He мучь меня, прелестная Марина.
(А. П.)

Мрачный тихий храп не давал уснуть или думать. Рассвет сине, сине пролезал в утлое окошко, огибая рыжую занавеску и попутно выясняя пространственные взаимоотношения близлежащих предметов. Маленький столик заигрывал со стеной, — оба то исчезали, то плыли несовместимой массой, напоминавшей видения пароходов с Миссисипи. Кусок обоев, резиденция мухожадного крестовика, отличавшегося странной для такого мешка нечистот грацией и подвижностью — двигался перед спящими незакрытыми глазами: он принимал вид черномазого мурина, пришедшего за пропитой душонкой спящего. Его неподвижность не только не успокаивала, наоборот, говорила об злой осторожности мурина о том, что он родной братец злющему крестовику, грозе идиотичных мух. Но крыжак в свою очередь ненавидел тонкое жужжанье ос; он думал иной раз: «погибну, съест оса» — и трясся мешковидный от ужаса; — вспоминая нежные объятия съеденного паучка, он упускал даже муху.

Оправдываясь, он рассуждал, что сделал сие исключительно в аффекте, — он хотел только укусить, только укусить… один разок, один только разик, но не удержался, — любовь к паучку была совершенно непомерна: — исчезновение непонятно и достойно жалости. Сей истинно-Брюсовский эффект доехал до своего конца и малютка-паучек исчез в бездне времен! — о дай мне тот же жребий вынуть. Хорошо бы встретить неизбежную осу в том виде, в коем встретил ее бедняга паучек. Ветер тихо и тонко вошел в комнату и дымные персты его повернули бумажку на столе. Шелестя и причитая, она упала ему на руки, он приподнял ее повыше, прижал к сердцу и опустил. Закружившись, упала она к спящему. Он взял ее, глаза впились в серые очертания букв, невидных, а память подсказывала слова: «Милый мой, меня страшно огорчает, что я сделала. Я в этом страшно раскаиваюсь. Сознаю, что это было страшно грубо, глупо и бестактно — обо всем этом говорить. То, что сделано, не вернешь. Но обещаю тебе, что в дальнейшем этого не….» — ангел писал эти строки или крыжак: — серый, цветной, узорный мешок нечистот и дикого сластолюбия. Ветер пел в уши, — нежный добрый друг. Он привык баюкать мир, тетерю и автоненавистника. Он прильнул к горячей щеке, двинул волосы, обошел, осторожно колеблясь, ухо и застыл холодноватый, щекоча затылок. Подушка промялась и даже углы ее не вздыхали отрадно. Холод стоял во взорах, мурин вглядывался в душу и урча, поучал: «ничтожество, земляной червь, полип и холерная запятая, грош тебе цена, старая тряпка и пародия на вечноживое. Вот сейчас подойду к тебе… у-у-у-у-у!». Человек предпочел прервать излияния печального образа, результата светотеней и светомраков. Он встал, подошел, звезды внезапно оказались за чертой достижения, что было весьма странно, — уже сидел он в креслах в городе и месте давно покинутом, забытом и чреватом недоумениями. Она подошла к нему с каким то зрящим, нестоющим ответа вопросом, — но он взял руку, теплота ее передалась его дрожащим жилам, она приблизилась, ближе. Ближе. Ближе. Он уже слышал мягкие повороты ног ее, он уже приникал к груди ее невозвратно колеблющейся. Тут сон разверз перед ним ее неистовое лоно…. тогда через несколько секунд он сидел в слезах и мокрый от пота, дрожащий на поскрипывающей кровати и будил тьму мерным шопотом.

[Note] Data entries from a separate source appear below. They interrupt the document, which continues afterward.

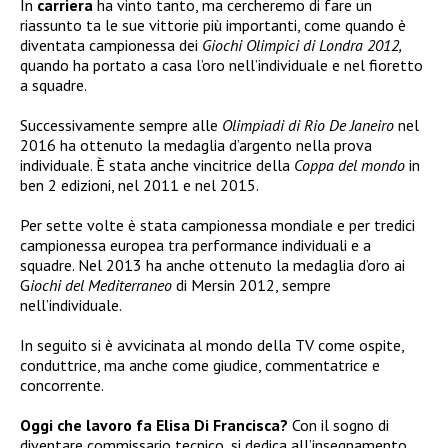
In
carriera
ha vinto tanto, ma cercheremo di fare un
riassunto ta le sue vittorie più importanti, come quando è
diventata campionessa dei
Giochi Olimpici di Londra 2012,
quando ha portato a casa l’oro nell’individuale e nel fioretto
a squadre.
Successivamente sempre alle
Olimpiadi di Rio De Janeiro
nel
2016 ha ottenuto la medaglia d’argento nella prova
individuale. È stata anche vincitrice della
Coppa del mondo
in
ben 2 edizioni, nel 2011 e nel 2015.
Per sette volte è stata campionessa mondiale e per tredici
campionessa europea tra performance individuali e a
squadre. Nel 2013 ha anche ottenuto la medaglia d’oro ai
G
iochi del Mediterraneo
di Mersin 2012, sempre
nell’individuale.
In seguito si è avvicinata al mondo della TV come ospite,
conduttrice, ma anche come giudice, commentatrice e
concorrente.
Oggi che lavoro fa Elisa Di Francisca?
Con il sogno di
diventare commissario tecnico, si dedica all’insegnamento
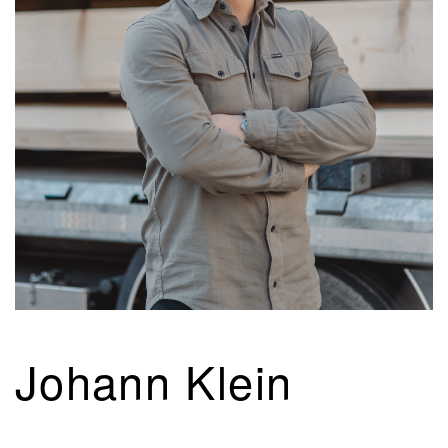
Johann Klein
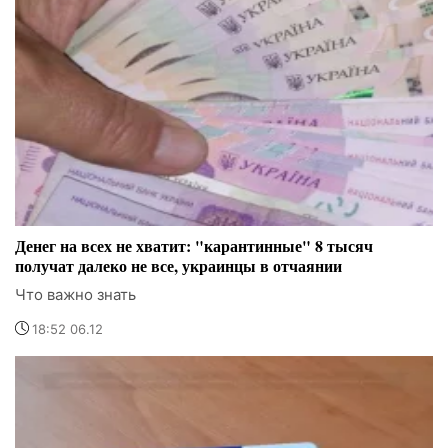
Денег на всех не хватит: "карантинные" 8 тысяч
получат далеко не все, украинцы в отчаянии
Что важно знать
18:52 06.12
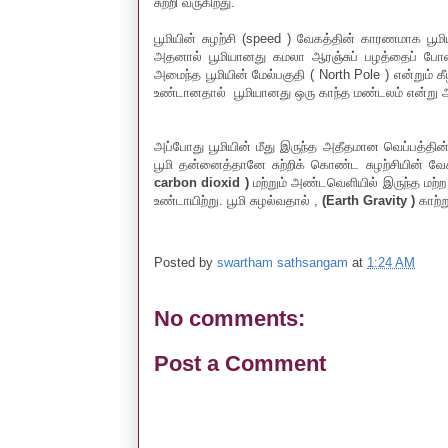
சுற்றி வருகிறது.
பூமியின் சுழற்சி (speed ) வேகத்தின் காரணமாக ப
அதனால் பூமியானது கமலா ஆரஞ்சுப் பழத்தைப் போல
அமைந்த பூமியின் மேல்பகுதி ( North Pole ) என்றும் க
உண்டானதால் பூமியானது ஒரு காந்த மண்டலம் என்று 
அப்போது பூமியின் மீது இருந்த அதீதமான வெப்பத்தி
பூமி தன்னைத்தானே சுற்றிக் கொண்ட சுழற்சியின் வ
carbon dioxid )
மற்றும் அண்டவெளியில் இருந்த மற்ற 
உண்டாயிற்று. பூமி சுழல்வதால் ,
(Earth Gravity )
காற்ற
Posted by
swartham sathsangam
at
1:24 AM
No comments:
Post a Comment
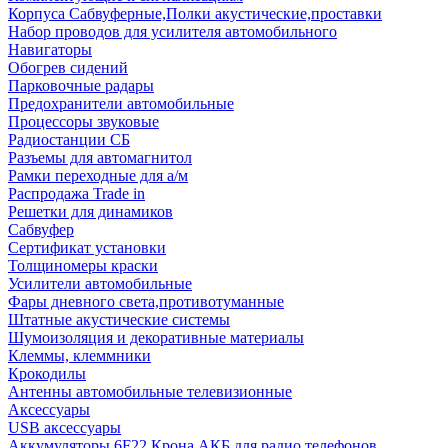
Корпуса Сабвуферные,Полки акустические,проставки
Набор проводов для усилителя автомобильного
Навигаторы
Обогрев сидений
Парковочные радары
Предохранители автомобильные
Процессоры звуковые
Радиостанции СБ
Разъемы для автомагнитол
Рамки переходные для а/м
Распродажа Trade in
Решетки для динамиков
Сабвуфер
Сертификат установки
Толщиномеры краски
Усилители автомобильные
Фары дневного света,противотуманные
Штатные акустические системы
Шумоизоляция и декоративные материалы
Клеммы, клеммники
Крокодилы
Антенны автомобильные телевизионные
Аксессуары
USB аксессуары
Аккумуляторы 6F22 Крона АКБ для радио телефонов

Тихий далекий лай пробежал по городку и вновь затянулась волынка непотребного воя. Два полуночника прошатнулись под окошком.

— Не к добру собаки воют.

— К добру им не выть.

Камень свистнул через улицу и пес с визгом убрался. Его предчувствия реализовались с его точки зрения — вовсе неподходящим к случаю образом.